• [Brief] Locate "aer în interiorul" in the listing below, then output the line holding it and every line after it, exactly and with nothing else.

• [Records for this exercise]
::::::

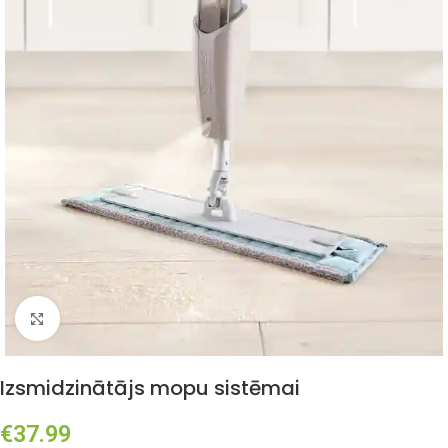
Click to enlarge
Izsmidzinātājs mopu sistēmai
€
37.99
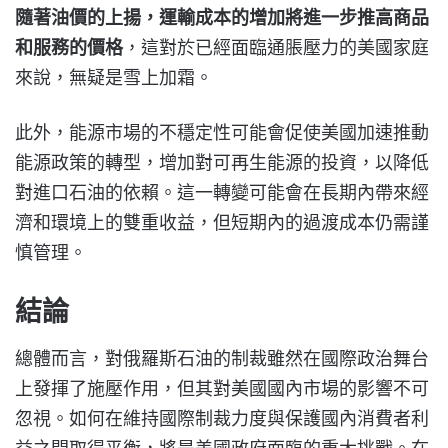
隨著油價的上揚，運輸成本的增加將進一步推高商品
和服務的價格
，這對於已經面臨通脹壓力的美國家庭
來說，無疑是雪上加霜。
此外，能源市場的不穩定性可能會促使美國加速推動
能源政策的轉型，增加對可再生能源的投資，以降低
對進口石油的依賴。這一轉變可能會在長期內帶來經
濟和環境上的雙重收益，但短期內的過渡成本仍需謹
慎管理。
結論
總體而言，對俄羅斯石油的制裁雖然在國際政治舞台
上發揮了施壓作用，但其對美國國內市場的影響不可
忽視。如何在維持國際制裁力度與保護國內消費者利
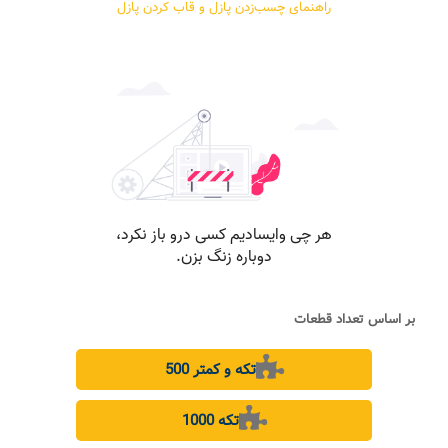
راهنمای چسب‌زدن پازل و قاب کردن پازل
بر اساس تعداد قطعات
500 تکه و کمتر
1000 تکه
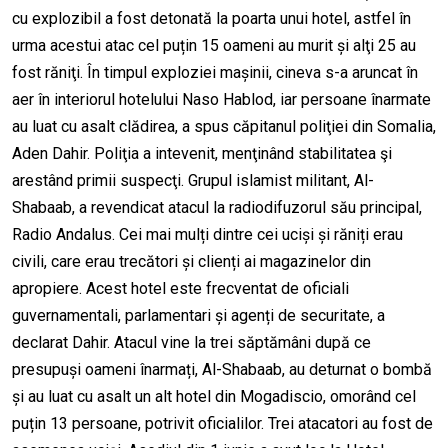
cu explozibil a fost detonată la poarta unui hotel, astfel în
urma acestui atac cel puțin 15 oameni au murit și alţi 25 au
fost răniţi. În timpul exploziei mașinii, cineva s-a aruncat în
aer în interiorul hotelului Naso Hablod, iar persoane înarmate
au luat cu asalt clădirea, a spus căpitanul poliţiei din Somalia,
Aden Dahir. Poliţia a intevenit, menţinând stabilitatea şi
arestând primii suspecţi. Grupul islamist militant, Al-
Shabaab, a revendicat atacul la radiodifuzorul său principal,
Radio Andalus. Cei mai mulți dintre cei uciși și răniți erau
civili, care erau trecători și clienți ai magazinelor din
apropiere. Acest hotel este frecventat de oficiali
guvernamentali, parlamentari și agenți de securitate, a
declarat Dahir. Atacul vine la trei săptămâni după ce
presupuși oameni înarmați, Al-Shabaab, au deturnat o bombă
și au luat cu asalt un alt hotel din Mogadiscio, omorând cel
puțin 13 persoane, potrivit oficialilor. Trei atacatori au fost de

::::::

• [Exercise answer]
aer în interiorul hotelului Naso Hablod, iar persoane înarmate
au luat cu asalt clădirea, a spus căpitanul poliţiei din Somalia,
Aden Dahir. Poliţia a intevenit, menţinând stabilitatea şi
arestând primii suspecţi. Grupul islamist militant, Al-
Shabaab, a revendicat atacul la radiodifuzorul său principal,
Radio Andalus. Cei mai mulți dintre cei uciși și răniți erau
civili, care erau trecători și clienți ai magazinelor din
apropiere. Acest hotel este frecventat de oficiali
guvernamentali, parlamentari și agenți de securitate, a
declarat Dahir. Atacul vine la trei săptămâni după ce
presupuși oameni înarmați, Al-Shabaab, au deturnat o bombă
și au luat cu asalt un alt hotel din Mogadiscio, omorând cel
puțin 13 persoane, potrivit oficialilor. Trei atacatori au fost de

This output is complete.